Given records.
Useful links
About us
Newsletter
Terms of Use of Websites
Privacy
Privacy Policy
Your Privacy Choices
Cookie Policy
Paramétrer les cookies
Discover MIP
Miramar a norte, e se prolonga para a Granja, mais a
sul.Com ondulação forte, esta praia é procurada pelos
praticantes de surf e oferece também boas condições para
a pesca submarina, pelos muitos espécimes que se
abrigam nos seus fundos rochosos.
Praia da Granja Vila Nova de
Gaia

* * *

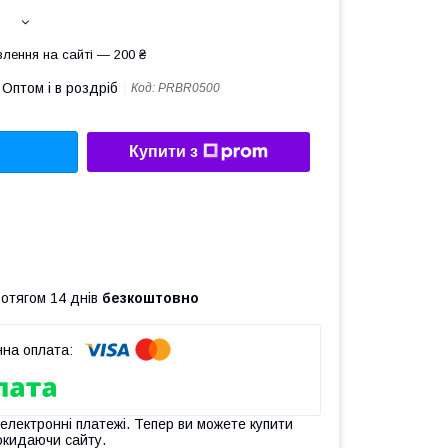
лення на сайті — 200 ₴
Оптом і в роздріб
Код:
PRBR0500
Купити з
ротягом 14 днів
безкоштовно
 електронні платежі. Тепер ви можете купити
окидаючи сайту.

* * *

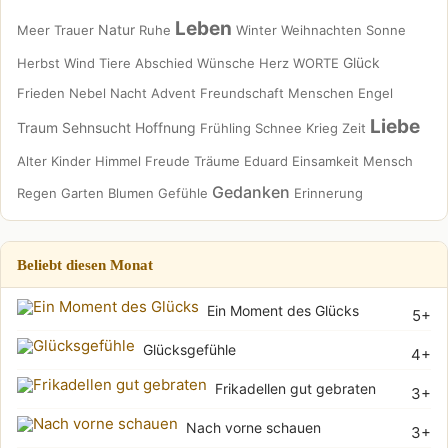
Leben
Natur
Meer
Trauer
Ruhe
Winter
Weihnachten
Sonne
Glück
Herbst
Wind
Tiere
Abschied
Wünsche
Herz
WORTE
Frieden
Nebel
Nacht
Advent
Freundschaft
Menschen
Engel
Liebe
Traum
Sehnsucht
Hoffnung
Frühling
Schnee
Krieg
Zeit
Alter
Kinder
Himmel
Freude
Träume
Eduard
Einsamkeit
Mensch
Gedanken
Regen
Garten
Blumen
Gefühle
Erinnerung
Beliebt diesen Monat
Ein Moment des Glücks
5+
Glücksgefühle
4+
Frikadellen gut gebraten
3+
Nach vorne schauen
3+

What the task requires. Within the entries above, find each line where "Privacy" appears; copy every one.

Answer to the exercise.
Privacy
Privacy Policy
Your Privacy Choices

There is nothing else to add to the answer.